GaN-on-silicon power devices start shipping
As sales of sales compound semiconductor devices other than LEDs look to pass $2 billion by 2020, SEMICON West adds a compound semiconductor technology program this year to look at volume manufacturing technology issues.
RF GaN, power SiC and power GaN devices should all see healthy double-digit growth, pushing each of these segments to more than $500M in sales by 2020, for a total compound semiconductor device market that will top $2 billion, according to Yole Développement. Though people have been talking about it for years, the GaN-on-silicon devices are just now finally starting to ship in qualification volumes, and will start to see real impact in a couple of years, says Philippe Roussel, leader of Yole's compound semiconductor business, who will speak at the SEMICON West 2014 program.
Although wide-bandgap compound semiconductor devices are already a $15 billion market, today that's almost entirely (>90 percent) for LEDs, and demand for LED lighting will soon start to level off, as the replacement lighting market saturates. But now that GaN-on-silicon suppliers have made good progress on controlling the bowing, cracks and dislocations from the lattice and thermal mismatch of growing the two materials, GaN power devices that outperform silicon at high voltages should at last soon begin to ship in volume.
"Once the 600V GaN devices are available and qualified in volume, it will really open doors for markets from PV inverters to electric vehicles," says Roussel.
Who will make this GaN on silicon, however, is still up for grabs. Currently the makers of LEDs, laser diodes and power devices tend to deposit their own epitaxial GaN in house, as the ability to grow high quality film is a core advantage. But as the GaN-on-silicon technology matures to more of a commodity, some power device makers, and especially new entrants, may decide to buy GaN epi wafers from wafer or epi suppliers and do the front end processing in house themselves, instead of investing in MOCVD capacity.
Most of the major LED makers have been researching GaN-on-silicon as a cost-saving alternative to sapphire or SiC substrates, but the main advantage will accrue to those who can use existing depreciated 6-inch or 8-inch silicon fab capacity to significantly reduce costs. These LED makers could then also potentially use their depreciated surplus GaN epi capacity to enter the power device market, potentially reducing production costs by some 20 percent compared to suppliers without this depreciated capacity.
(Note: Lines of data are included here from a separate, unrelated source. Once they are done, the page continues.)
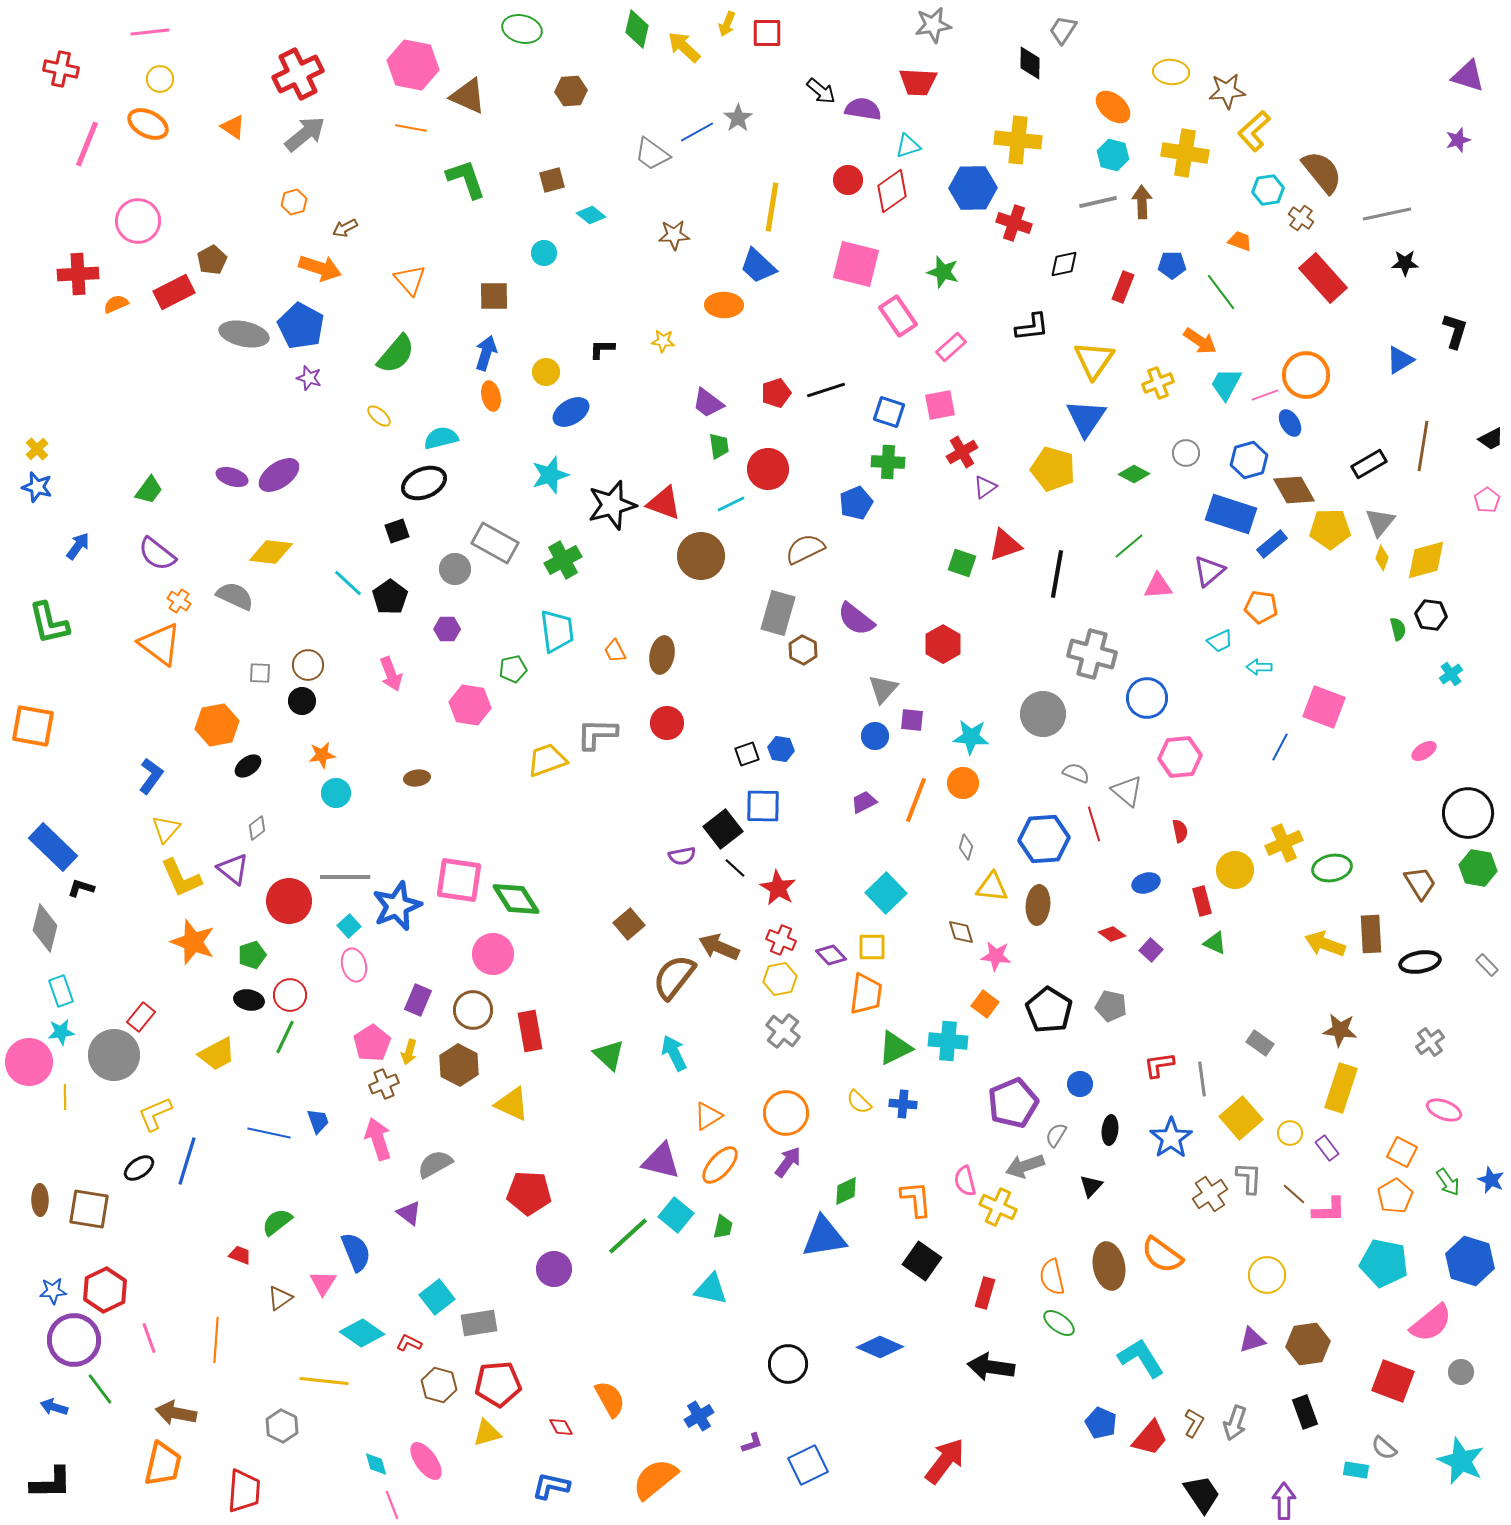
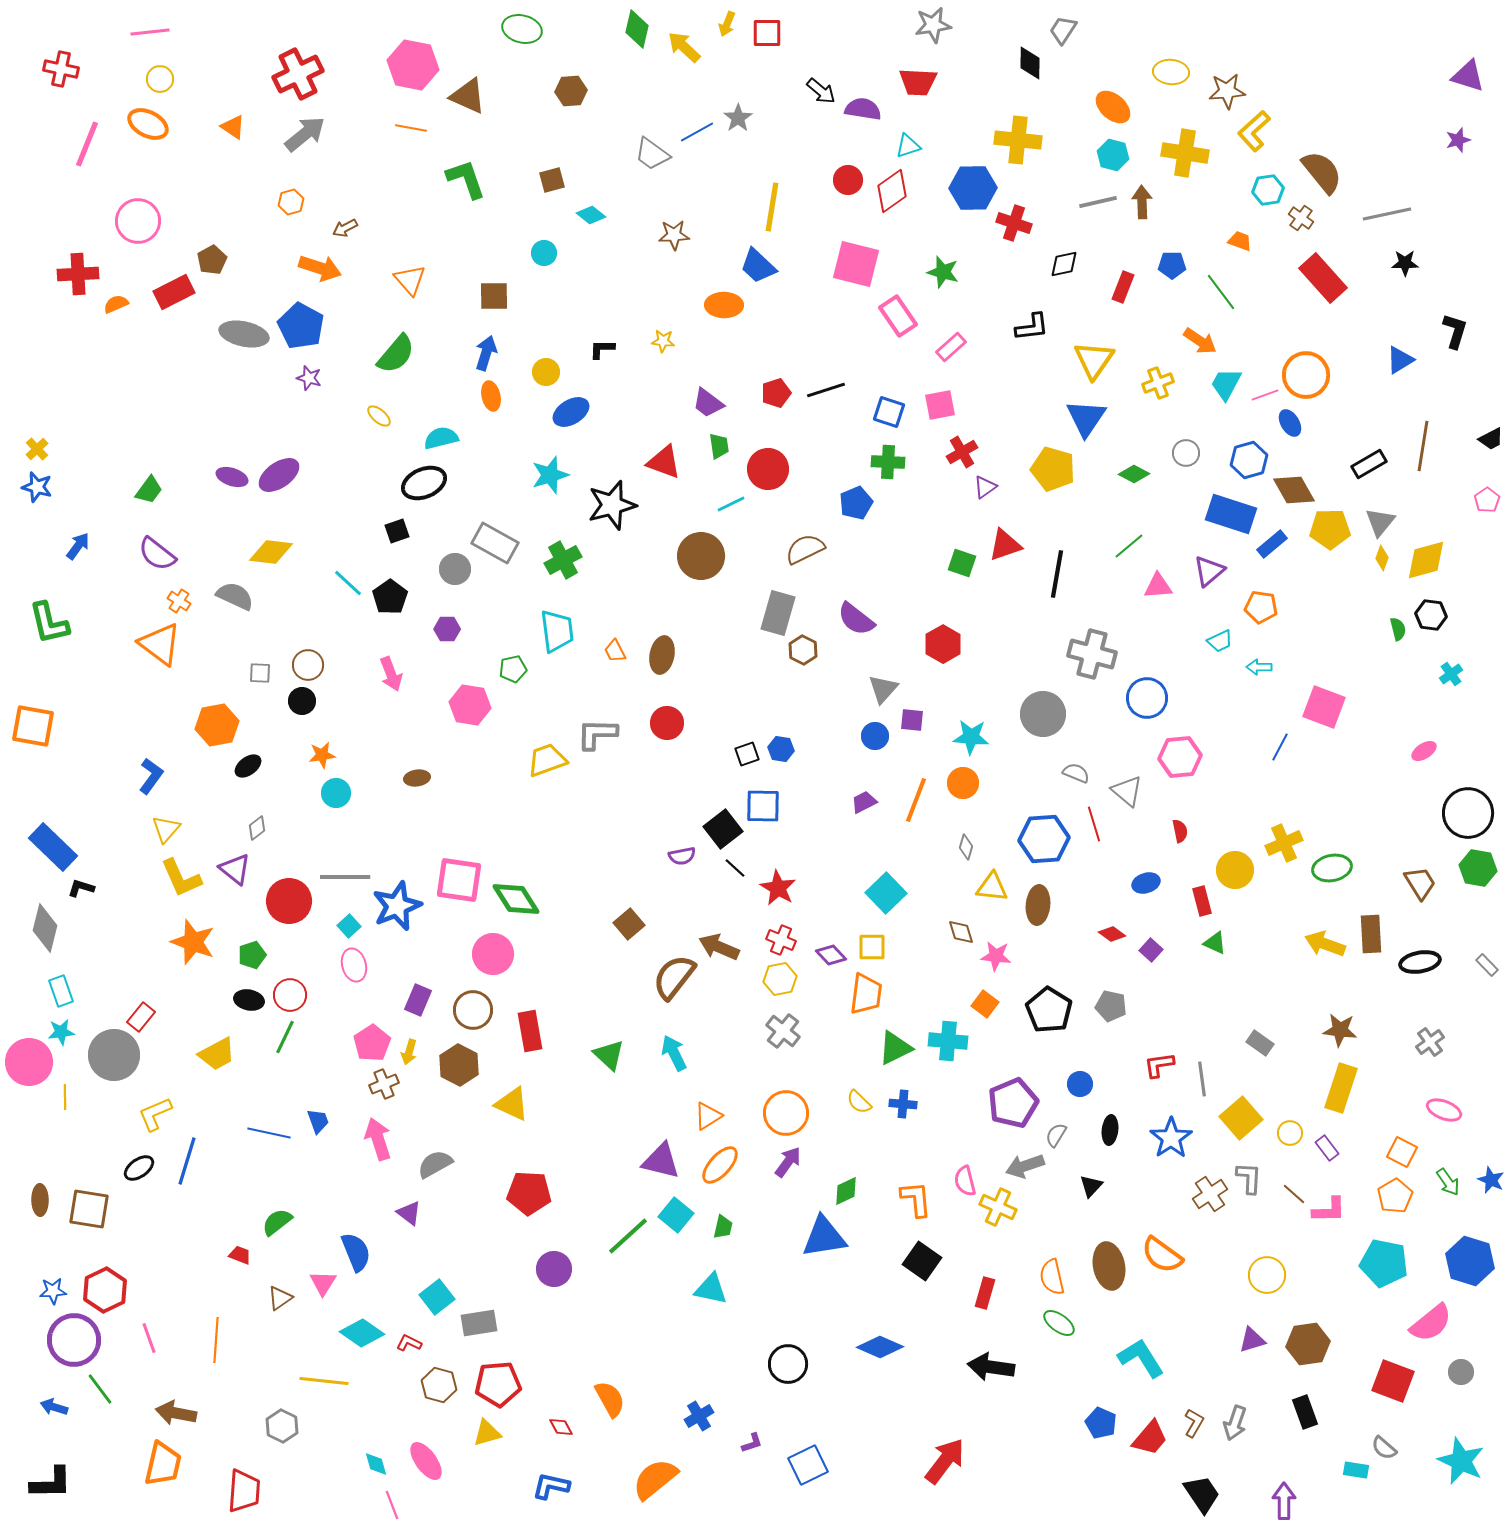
orange hexagon at (294, 202): moved 3 px left
red triangle at (664, 503): moved 41 px up
purple triangle at (233, 869): moved 2 px right
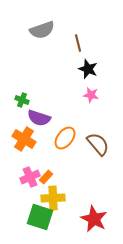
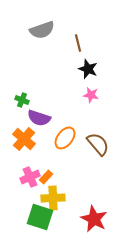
orange cross: rotated 10 degrees clockwise
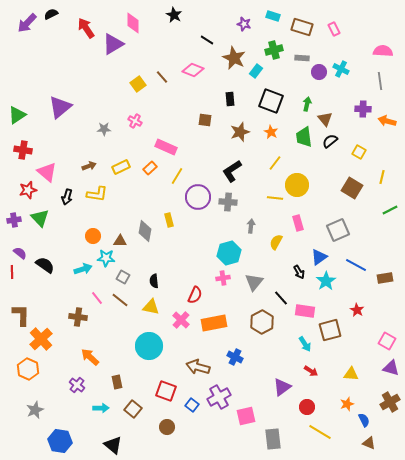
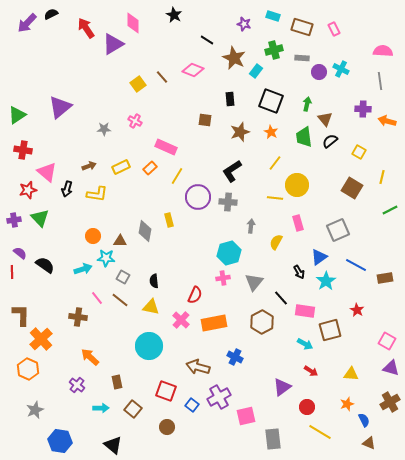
black arrow at (67, 197): moved 8 px up
cyan arrow at (305, 344): rotated 28 degrees counterclockwise
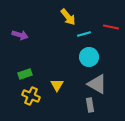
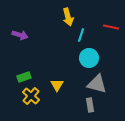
yellow arrow: rotated 24 degrees clockwise
cyan line: moved 3 px left, 1 px down; rotated 56 degrees counterclockwise
cyan circle: moved 1 px down
green rectangle: moved 1 px left, 3 px down
gray triangle: rotated 15 degrees counterclockwise
yellow cross: rotated 18 degrees clockwise
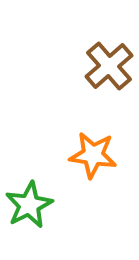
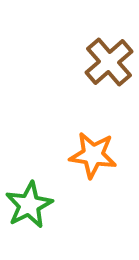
brown cross: moved 4 px up
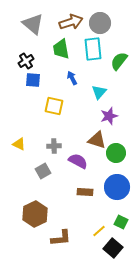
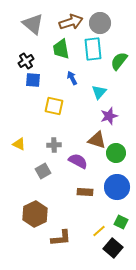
gray cross: moved 1 px up
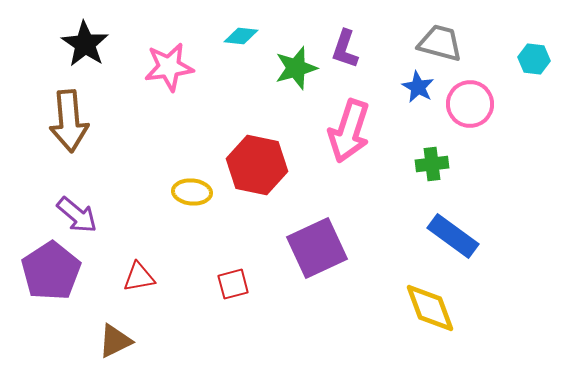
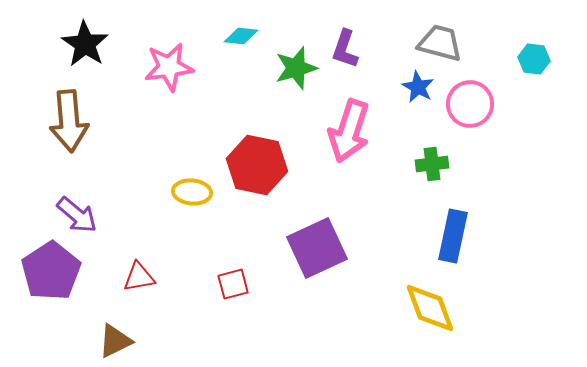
blue rectangle: rotated 66 degrees clockwise
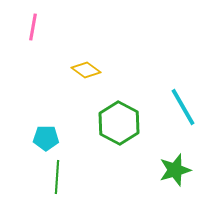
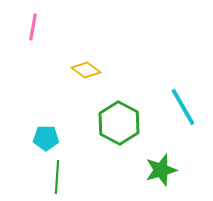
green star: moved 14 px left
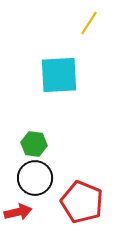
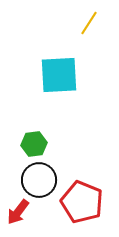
green hexagon: rotated 15 degrees counterclockwise
black circle: moved 4 px right, 2 px down
red arrow: rotated 140 degrees clockwise
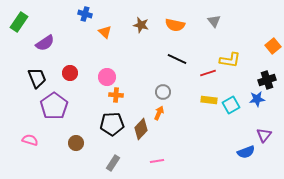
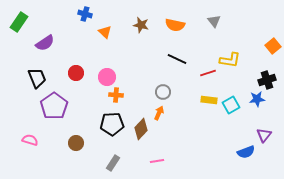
red circle: moved 6 px right
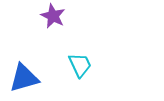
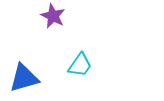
cyan trapezoid: rotated 60 degrees clockwise
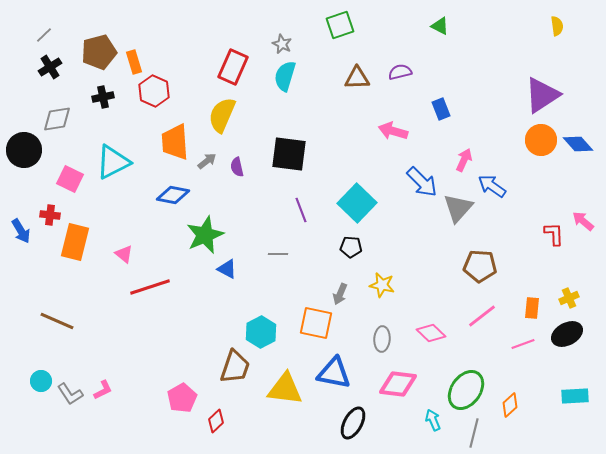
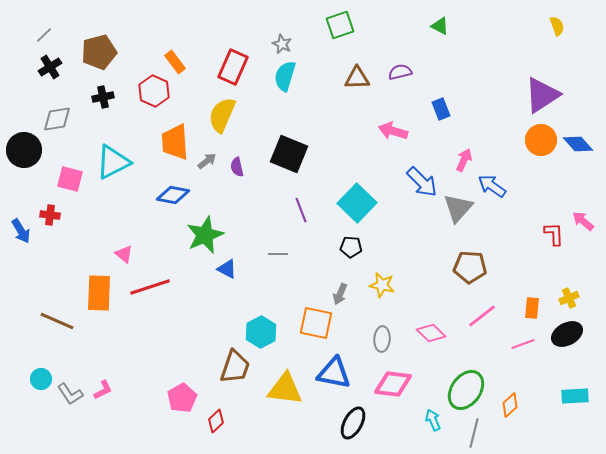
yellow semicircle at (557, 26): rotated 12 degrees counterclockwise
orange rectangle at (134, 62): moved 41 px right; rotated 20 degrees counterclockwise
black square at (289, 154): rotated 15 degrees clockwise
pink square at (70, 179): rotated 12 degrees counterclockwise
orange rectangle at (75, 242): moved 24 px right, 51 px down; rotated 12 degrees counterclockwise
brown pentagon at (480, 266): moved 10 px left, 1 px down
cyan circle at (41, 381): moved 2 px up
pink diamond at (398, 384): moved 5 px left
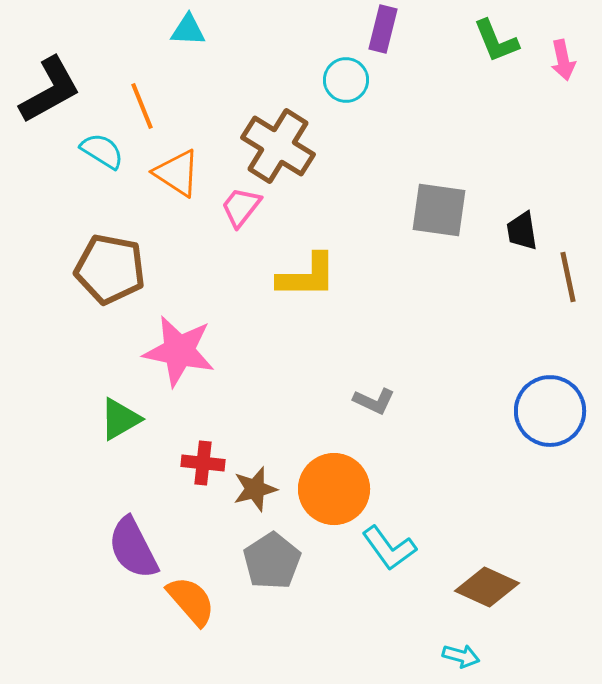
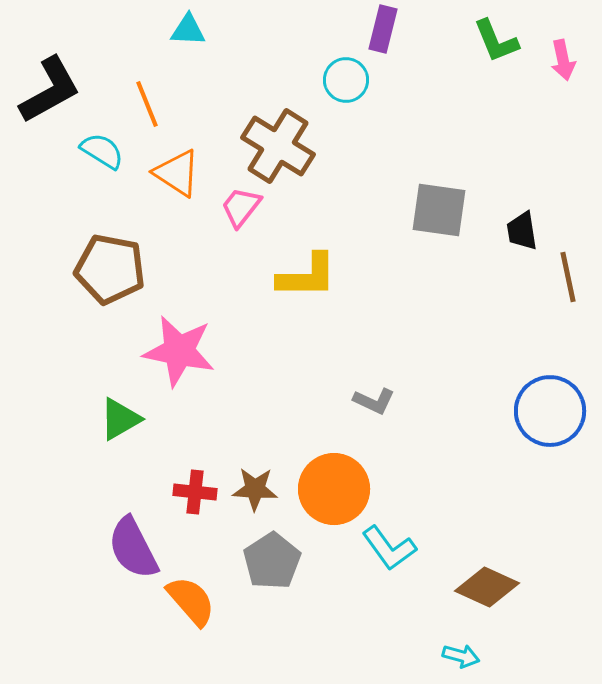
orange line: moved 5 px right, 2 px up
red cross: moved 8 px left, 29 px down
brown star: rotated 18 degrees clockwise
It would, however, take them several years to develop the power technology, and distribution in the new market would be a challenge, notes Roussel.
GaN-on-silicon will impact GaAs RF devices in mobile front end as well
"The most interesting development for the future of high efficiency broadband is GaN on silicon," says Thomas Meier, TriQuint VP of Central Engineering, another speaker at SEMICON West.
In Meier's opinion, GaN's high voltage performance, high power density and high efficiency could well be the best solution for broadband power amplifiers needed for the proliferation of bands in high-end wireless application, if and when GaN-on-silicon brings the cost down.
Meanwhile, Meier expects GaAs to continue to dominate the power amplifier business for the mobile front end, but both silicon and GaN will likely see increasing share over time. He figures that over the next three to five years, GaN will likely move from high performance military and network applications into the mobile front end, replacing GaAs from the high end, as GaN-on-silicon technology now being developed for other applications matures.
Silicon will also likely take share from GaAs in the mobile front end in less expensive phones, but it will not take over the business, Meier argues, as GaAs will continue to offer the better RF performance that matters most at the high end. Silicon can be lower cost and can integrate controls on the same SOI die with the power amplifier, but those advantages could be limited. The very small power amplifier die is only a very minor part of the cost of the entire module of chips of multiple different technologies, from BAW filters to passives, that are most sensibly integrated at the package level, he suggests.
These speakers will be joined by Marina Sofas, technology manager of the new U.S. Dept. of Energy Wide-Band-Gap device manufacturing research program; Primit Parikh, president and co-founder of Transphorm; Sameer Penharkar, power device and wide-bandgap roadmap manager and Fellow at Texas Instruments; Frank Burkeen, VP & GM of KLA-Tencor's Candela division; and Klaus-Dieter Lang, director of Fraunhofer IZM,, in discussing what's needed to move emerging compound semiconductor devices to volume markets, at SEMICON West 2014 (www.semiconwest.org), July 8-10, in San Francisco. Issues of integrating compound semiconductors on silicon will also be covered in a separate silicon photonics program.